Ten aanzien van de stelling van de Svb dat de kinderen niet als zelfstandig uitwonend kunnen worden beschouwd, omdat appellant op de verklaring inzake de samenstelling van het gezin van 23 oktober 2003 [H.] heeft opgegeven als degene die de kinderen in Marokko verzorgt overweegt de Raad het volgende. Appellant heeft aangegeven dat zijn zuster en haar man op 20 minuten lopen afstand van de kinderen wonen. De Raad heeft appellants betoog ter zitting voorts aldus begrepen, en dat blijkt ook uit diverse stukken, dat [H.] is ingeschakeld om in bepaalde situaties diverse zaken voor de kinderen te behartigen, waartoe zij gezien hun leeftijd en de afwezigheid van hun vader niet gerechtigd zijn. Een verzorger in die rol behoeft niet op hetzelfde adres als de kinderen te wonen, te meer niet nu [S.] en [M.] de woning deelden met een oudere meerderjarige broer.
De contra-indicaties die door de Svb zijn opgeworpen zijn naar het oordeel van de Raad ontoereikend om te ontkrachten hetgeen thans door appellant is aangedragen. Dit laat echter onverlet de mogelijkheid voor de Svb om de woonsituatie van de kinderen aan een nader onderzoek te onderwerpen.

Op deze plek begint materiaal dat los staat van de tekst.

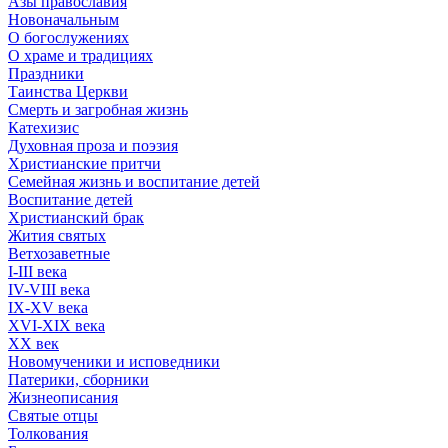
Азы православия
Новоначальным
О богослужениях
О храме и традициях
Праздники
Таинства Церкви
Смерть и загробная жизнь
Катехизис
Духовная проза и поэзия
Христианские притчи
Семейная жизнь и воспитание детей
Воспитание детей
Христианский брак
Жития святых
Ветхозаветные
I-III века
IV-VIII века
IX-XV века
XVI-XIX века
XX век
Новомученики и исповедники
Патерики, сборники
Жизнеописания
Святые отцы
Толкования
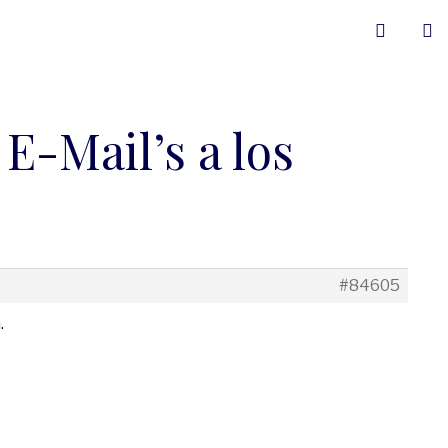
E-Mail’s a los
#84605
.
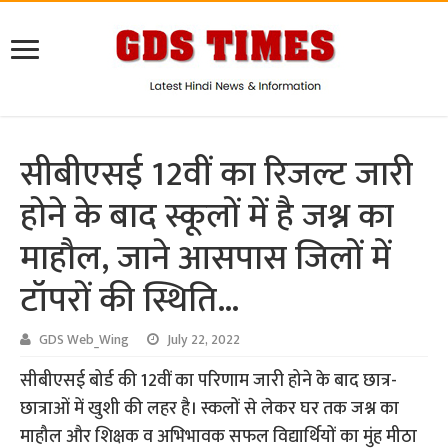
सीबीएसई 12वीं का रिजल्ट जारी
होने के बाद स्कूलों में है जश्न का
माहौल, जाने आसपास जिलों में
टॉपरों की स्थिति…
GDS Web_Wing
July 22, 2022
सीबीएसई बोर्ड की 12वीं का परिणाम जारी होने के बाद छात्र-
छात्राओं में खुशी की लहर है। स्कलों से लेकर घर तक जश्न का
माहौल और शिक्षक व अभिभावक सफल विद्यार्थियों का मुंह मीठा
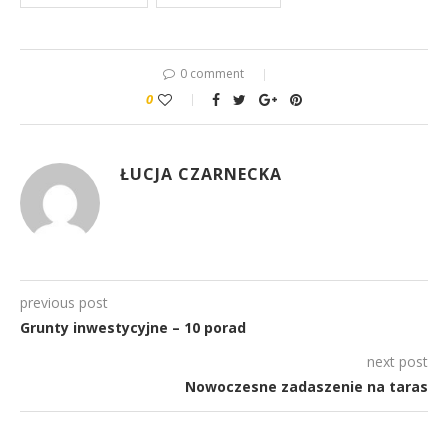
0 comment
0
ŁUCJA CZARNECKA
previous post
Grunty inwestycyjne – 10 porad
next post
Nowoczesne zadaszenie na taras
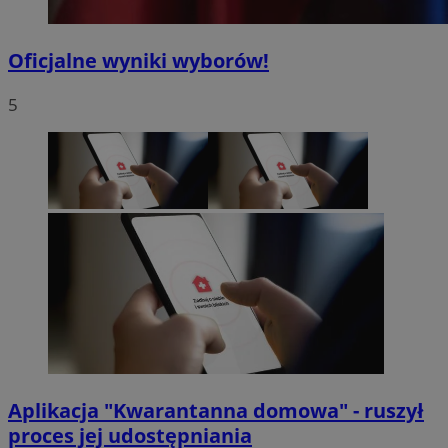
Oficjalne wyniki wyborów!
5
Aplikacja "Kwarantanna domowa" - ruszył
proces jej udostępniania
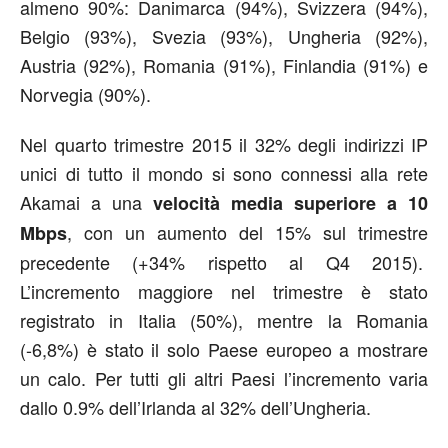
almeno 90%: Danimarca (94%), Svizzera (94%),
Belgio (93%), Svezia (93%), Ungheria (92%),
Austria (92%), Romania (91%), Finlandia (91%) e
Norvegia (90%).
Nel quarto trimestre 2015 il 32% degli indirizzi IP
unici di tutto il mondo si sono connessi alla rete
Akamai a una
velocità media superiore a 10
, con un aumento del 15% sul trimestre
Mbps
precedente (+34% rispetto al Q4 2015).
L’incremento maggiore nel trimestre è stato
registrato in Italia (50%), mentre la Romania
(-6,8%) è stato il solo Paese europeo a mostrare
un calo. Per tutti gli altri Paesi l’incremento varia
dallo 0.9% dell’Irlanda al 32% dell’Ungheria.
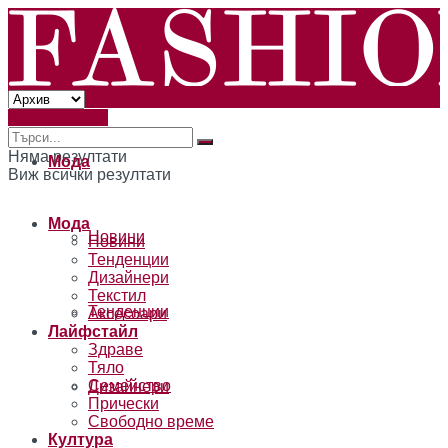
Към читателя
Няма резултати
Мода
Виж всички резултати
Мода
Новини
Новини
Тенденции
Дизайнери
Текстил
Тенденции
Аксесоари
Лайфстайл
Здраве
Тяло
Семейство
Дизайнери
Прически
Свободно време
Култура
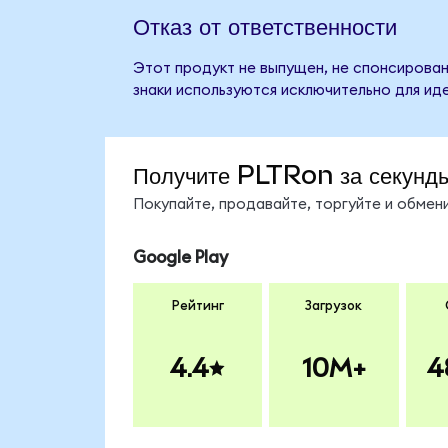
Отказ от ответственности
Этот продукт не выпущен, не спонсирован,
знаки используются исключительно для ид
Получите PLTRon за секунд
Покупайте, продавайте, торгуйте и обме
Google Play
Рейтинг
Загрузок
4.4
10M+
4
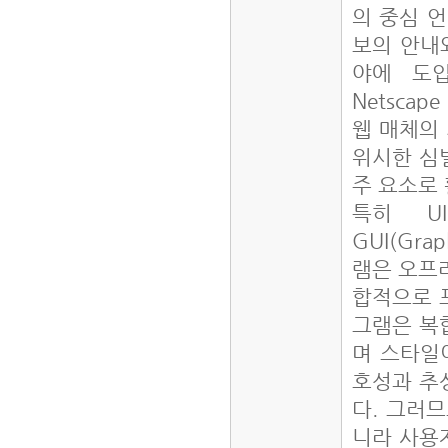
의 중심 
보의 안내와 
야에 도입
Netsca
웹 매체의
위시한 심벌
주 요소로
특히 UI
GUI(Gra
램은 오프라
합적으로 포
그램은 복
며 스타일
호성과 추
다. 그러
니라 사용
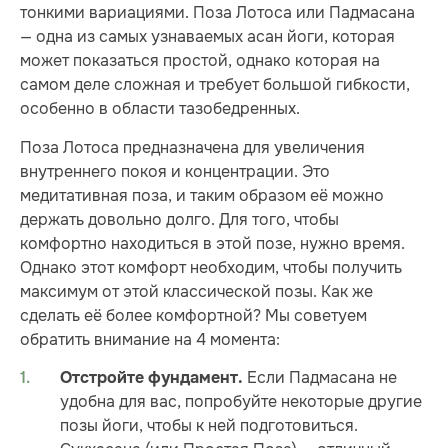
тонкими вариациями. Поза Лотоса или Падмасана
— одна из самых узнаваемых асан йоги, которая
может показаться простой, однако которая на
самом деле сложная и требует большой гибкости,
особенно в области тазобедренных.
Поза Лотоса предназначена для увеличения
внутреннего покоя и концентрации. Это
медитативная поза, и таким образом её можно
держать довольно долго. Для того, чтобы
комфортно находиться в этой позе, нужно время.
Однако этот комфорт необходим, чтобы получить
максимум от этой классической позы. Как же
сделать её более комфортной? Мы советуем
обратить внимание на 4 момента:
Если Падмасана не
Отстройте фундамент.
удобна для вас, попробуйте некоторые другие
позы йоги, чтобы к ней подготовиться.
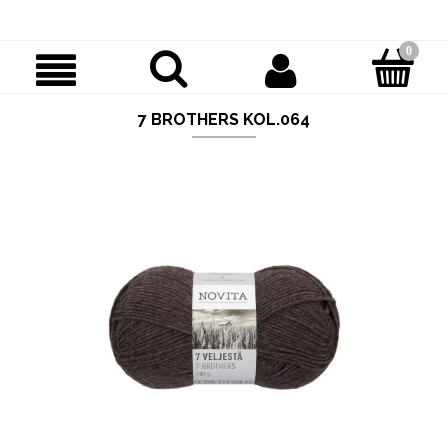
7 BROTHERS KOL.064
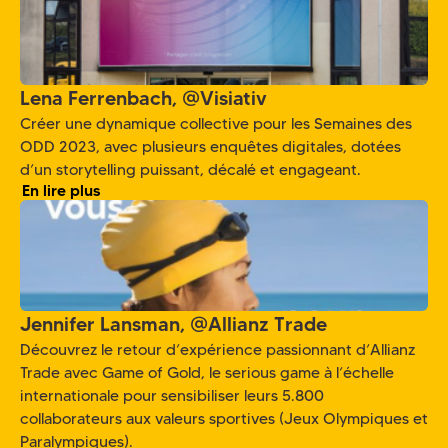
Lena Ferrenbach, @Visiativ
Créer une dynamique collective pour les Semaines des
ODD 2023, avec plusieurs enquêtes digitales, dotées
d’un storytelling puissant, décalé et engageant.
En lire plus
Jennifer Lansman, @Allianz Trade
Découvrez le retour d’expérience passionnant d’Allianz
Trade avec Game of Gold, le serious game à l’échelle
internationale pour sensibiliser leurs 5.800
collaborateurs aux valeurs sportives (Jeux Olympiques et
Paralympiques).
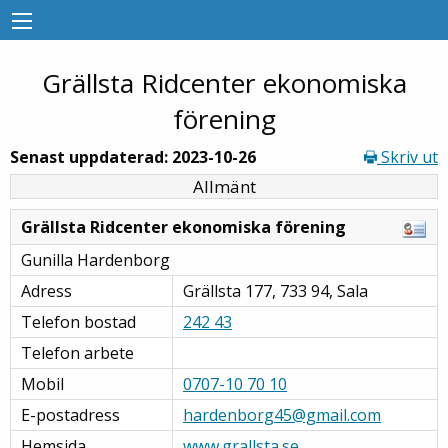
Grällsta Ridcenter ekonomiska
förening
Senast uppdaterad: 2023-10-26
Skriv ut
Allmänt
Grällsta Ridcenter ekonomiska förening
Gunilla Hardenborg
Adress
Grällsta 177, 733 94, Sala
Telefon bostad
242 43
Telefon arbete
Mobil
0707-10 70 10
E-postadress
hardenborg45@gmail.com
Hemsida
www.grallsta.se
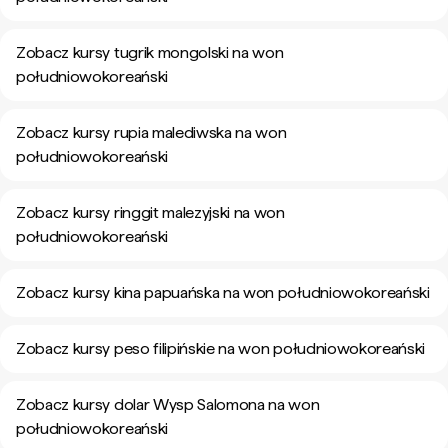
Zobacz kursy tugrik mongolski na won
południowokoreański
Zobacz kursy rupia malediwska na won
południowokoreański
Zobacz kursy ringgit malezyjski na won
południowokoreański
Zobacz kursy kina papuańska na won południowokoreański
Zobacz kursy peso filipińskie na won południowokoreański
Zobacz kursy dolar Wysp Salomona na won
południowokoreański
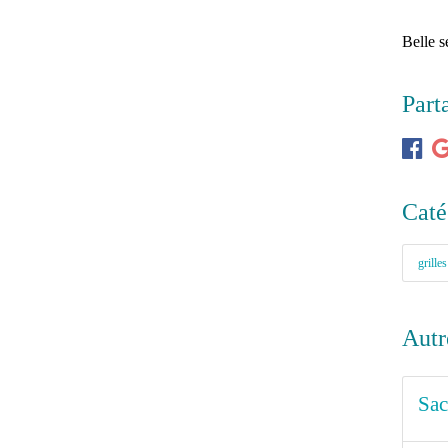
Belle 
Part
Caté
grilles
Autr
Sac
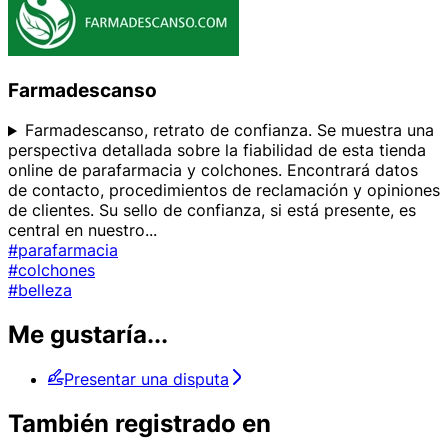
Farmadescanso
Farmadescanso, retrato de confianza. Se muestra una
perspectiva detallada sobre la fiabilidad de esta tienda
online de parafarmacia y colchones. Encontrará datos
de contacto, procedimientos de reclamación y opiniones
de clientes. Su sello de confianza, si está presente, es
central en nuestro
...
#parafarmacia
#colchones
#belleza
Me gustaría...
Presentar una disputa
También registrado en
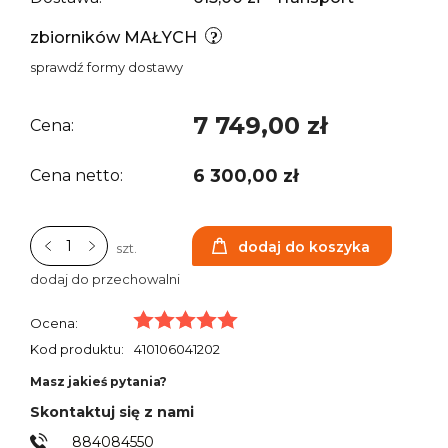
zbiorników MAŁYCH
sprawdź formy dostawy
7 749,00 zł
Cena:
6 300,00 zł
Cena netto:
dodaj do koszyka
szt.
dodaj do przechowalni
Ocena:
Kod produktu:
410106041202
Masz jakieś pytania?
Skontaktuj się z nami
884084550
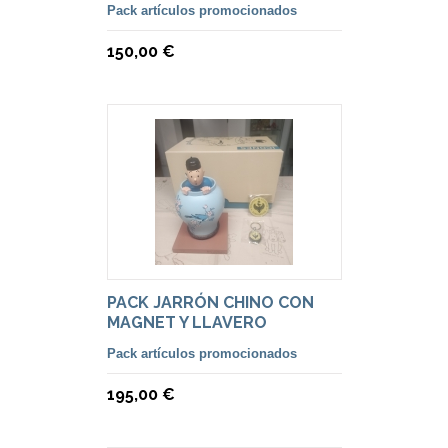
Pack artículos promocionados
150,00 €
PACK JARRÓN CHINO CON
MAGNET Y LLAVERO
CONSULADO SYLDAVIA.
Pack artículos promocionados
195,00 €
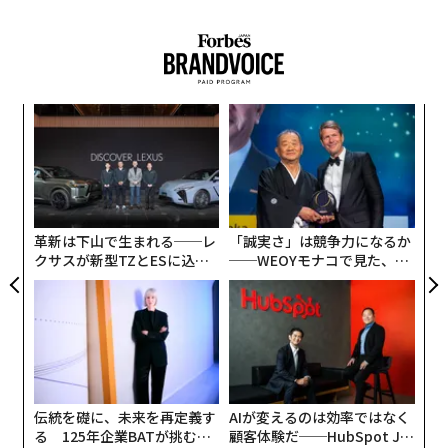
果を
エ
EN
設オ
明
が
内
が
グ
実
全
革新は下山で生まれる──レ
「誠実さ」は競争力になるか
クサスが新型TZとESに込め
──WEOYモナコで見た、く
た「DISCOVER」の哲学
ら寿司の経営哲学
伝統を礎に、未来を再定義す
AIが変えるのは効率ではなく
る 125年企業BATが挑むス
顧客体験だ──HubSpot Ja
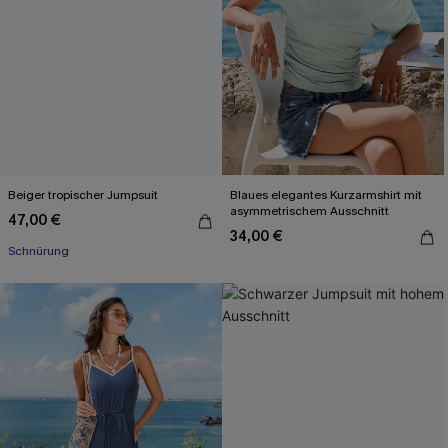
Beiger tropischer Jumpsuit
Blaues elegantes Kurzarmshirt mit
asymmetrischem Ausschnitt
47,00 €
34,00 €
Schnürung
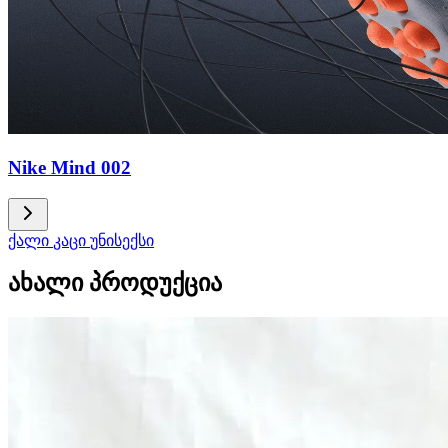
Nike Mind 002
ქალი
კაცი
უნისექსი
ახალი პროდუქცია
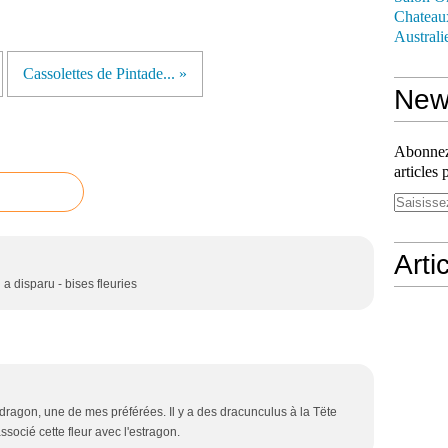
Chateau
Australi
Cassolettes de Pintade... »
News
Abonnez-
articles 
Arti
n a disparu - bises fleuries
dragon, une de mes préférées. Il y a des dracunculus à la Tëte
associé cette fleur avec l'estragon.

Het vorenstaande leidt tot de slotsom dat het bestreden besluit op onzorgvuldige wijze is voorbereid en genomen, zodat dit wegens schending van de artikelen 3:2 en 7:12 van de Algemene wet bestuursrecht (Awb) niet in stand kan blijven en de Svb alsnog een nieuw besluit op bezwaar dient te nemen. Dit betekent dat het bestreden besluit en de aangevallen uitspraak voor vernietiging in aanmerking komen.
De Raad acht geen termen aanwezig voor toepassing van artikel 8:75 van de Awb.
De Centrale Raad van Beroep;
Vernietigt de aangevallen uitspraak;
Verklaart het beroep tegen het bestreden besluit gegrond en vernietigt dat besluit;
Bepaalt dat de Raad van bestuur van de Sociale verzekeringsbank een nieuw besluit op bezwaar neemt;
Bepaalt dat de Sociale verzekeringsbank aan appellant het in beroep en in hoger beroep betaalde griffierecht van € 140,-- vergoedt.
Deze uitspraak is gedaan door T.L. de Vries als voorzitter en H.J. Simon en H.J. de Mooij als leden. De beslissing is, in tegenwoordigheid van C. de Blaeij als griffier, uitgesproken in het openbaar op 17 juni 2008.